Fan-out & Symmetric Aggregates
Why fan-out joins double count, what Sidemantic does, how to validate correctness, and when it can be expensive.
Fan-out happens when a join turns one row into many rows (e.g. orders → order_items). If you sum a fact column after a fan-out join, you will double count.

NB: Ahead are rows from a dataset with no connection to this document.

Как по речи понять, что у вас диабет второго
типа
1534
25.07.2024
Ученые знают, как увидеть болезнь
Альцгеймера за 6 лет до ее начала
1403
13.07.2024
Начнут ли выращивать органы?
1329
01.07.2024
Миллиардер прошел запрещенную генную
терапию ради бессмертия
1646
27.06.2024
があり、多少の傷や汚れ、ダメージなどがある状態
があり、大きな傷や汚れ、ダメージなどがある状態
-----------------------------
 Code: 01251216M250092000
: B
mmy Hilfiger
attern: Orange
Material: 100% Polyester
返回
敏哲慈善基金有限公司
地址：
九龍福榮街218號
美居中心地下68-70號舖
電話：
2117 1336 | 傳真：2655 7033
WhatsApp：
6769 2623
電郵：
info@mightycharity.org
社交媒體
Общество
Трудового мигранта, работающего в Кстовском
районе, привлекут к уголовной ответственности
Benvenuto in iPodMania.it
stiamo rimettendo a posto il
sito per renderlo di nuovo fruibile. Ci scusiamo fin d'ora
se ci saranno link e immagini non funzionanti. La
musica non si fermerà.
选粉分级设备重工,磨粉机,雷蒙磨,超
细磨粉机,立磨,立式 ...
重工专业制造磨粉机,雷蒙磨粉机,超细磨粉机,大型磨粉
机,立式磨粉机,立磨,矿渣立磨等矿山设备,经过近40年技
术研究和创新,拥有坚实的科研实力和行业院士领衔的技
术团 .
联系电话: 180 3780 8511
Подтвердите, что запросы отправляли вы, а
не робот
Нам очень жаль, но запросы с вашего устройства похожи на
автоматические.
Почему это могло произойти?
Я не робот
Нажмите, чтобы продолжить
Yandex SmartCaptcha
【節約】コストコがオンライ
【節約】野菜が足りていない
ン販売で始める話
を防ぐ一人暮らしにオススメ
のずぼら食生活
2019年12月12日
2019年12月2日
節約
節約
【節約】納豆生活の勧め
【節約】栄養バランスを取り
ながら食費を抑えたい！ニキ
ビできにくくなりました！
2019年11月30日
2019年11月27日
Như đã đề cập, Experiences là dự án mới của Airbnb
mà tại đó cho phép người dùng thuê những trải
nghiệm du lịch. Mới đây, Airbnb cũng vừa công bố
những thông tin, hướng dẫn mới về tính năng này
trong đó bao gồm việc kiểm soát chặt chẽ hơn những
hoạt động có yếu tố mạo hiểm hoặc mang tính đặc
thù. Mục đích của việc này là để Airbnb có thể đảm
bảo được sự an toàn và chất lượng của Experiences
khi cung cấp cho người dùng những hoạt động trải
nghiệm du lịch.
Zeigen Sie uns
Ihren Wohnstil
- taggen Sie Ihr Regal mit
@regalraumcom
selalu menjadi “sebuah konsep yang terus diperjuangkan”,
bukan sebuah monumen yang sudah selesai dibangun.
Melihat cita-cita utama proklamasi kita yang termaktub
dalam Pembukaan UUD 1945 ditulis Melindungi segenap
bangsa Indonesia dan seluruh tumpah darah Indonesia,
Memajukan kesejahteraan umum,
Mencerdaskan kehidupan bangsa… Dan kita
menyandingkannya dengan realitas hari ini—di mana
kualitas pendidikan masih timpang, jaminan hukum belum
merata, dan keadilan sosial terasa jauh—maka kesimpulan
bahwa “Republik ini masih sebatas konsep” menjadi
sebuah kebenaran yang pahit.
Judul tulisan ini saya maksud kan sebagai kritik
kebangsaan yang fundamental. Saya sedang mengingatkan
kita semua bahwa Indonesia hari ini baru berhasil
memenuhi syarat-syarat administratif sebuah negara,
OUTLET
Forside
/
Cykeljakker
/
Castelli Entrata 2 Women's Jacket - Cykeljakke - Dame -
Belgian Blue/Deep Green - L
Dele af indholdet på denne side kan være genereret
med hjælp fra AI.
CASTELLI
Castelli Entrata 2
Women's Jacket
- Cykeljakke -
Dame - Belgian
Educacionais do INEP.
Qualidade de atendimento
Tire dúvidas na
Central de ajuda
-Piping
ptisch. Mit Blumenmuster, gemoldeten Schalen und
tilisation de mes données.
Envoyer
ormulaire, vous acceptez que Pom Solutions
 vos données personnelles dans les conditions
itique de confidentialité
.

Runnable Example (Executed in CI)
Doctest fixture (models/semantic_layer.yml)
models:
- name: orders
sql: |
select * from (values
(1, 120.00),
(2, 80.00),
(3, 50.00),
(4, 200.00)
) as t(id, amount)
primary_key: id
dimensions:
- name: id
type: numeric
sql: id
metrics:
- name: revenue
agg: sum
sql: amount
relationships:
- name: order_items
type: one_to_many
foreign_key: order_id
- name: order_items
sql: |
select * from (values
(1, 1, 'SKU-1'),
(2, 1, 'SKU-2'),
(3, 1, 'SKU-2'),
(4, 2, 'SKU-2'),
(5, 4, 'SKU-3'),
(6, 4, 'SKU-4')
) as t(id, order_id, sku)
primary_key: id
dimensions:
- name: sku
type: categorical
sql: sku
relationships:
- name: orders
type: many_to_one
foreign_key: order_id
This query filters through a one-to-many relationship but groups at the order grain:
uvx sidemantic query "SELECT orders.id, orders.revenue FROM orders WHERE order_items.sku = 'SKU-2' ORDER BY orders.id" --models ./models
id,revenue
1,120.00
2,80.00
Inspect compiled SQL and verify the symmetric aggregate shape:
uvx sidemantic query "SELECT orders.id, orders.revenue FROM orders WHERE order_items.sku = 'SKU-2' ORDER BY orders.id" --models ./models --dry-run
HASH(orders_cte.id)
What Breaks (Double Counting)
Naive SQL:
select
sum(o.amount) as revenue
from orders o
left join order_items oi on oi.order_id = o.id
If an order has 3 items, that order’s amount appears 3 times in the join result and the sum is inflated.
What Sidemantic Does
When a query plan includes fan-out joins and you select a metric from the “one” side, Sidemantic uses symmetric aggregates so each entity (by primary key) is counted once.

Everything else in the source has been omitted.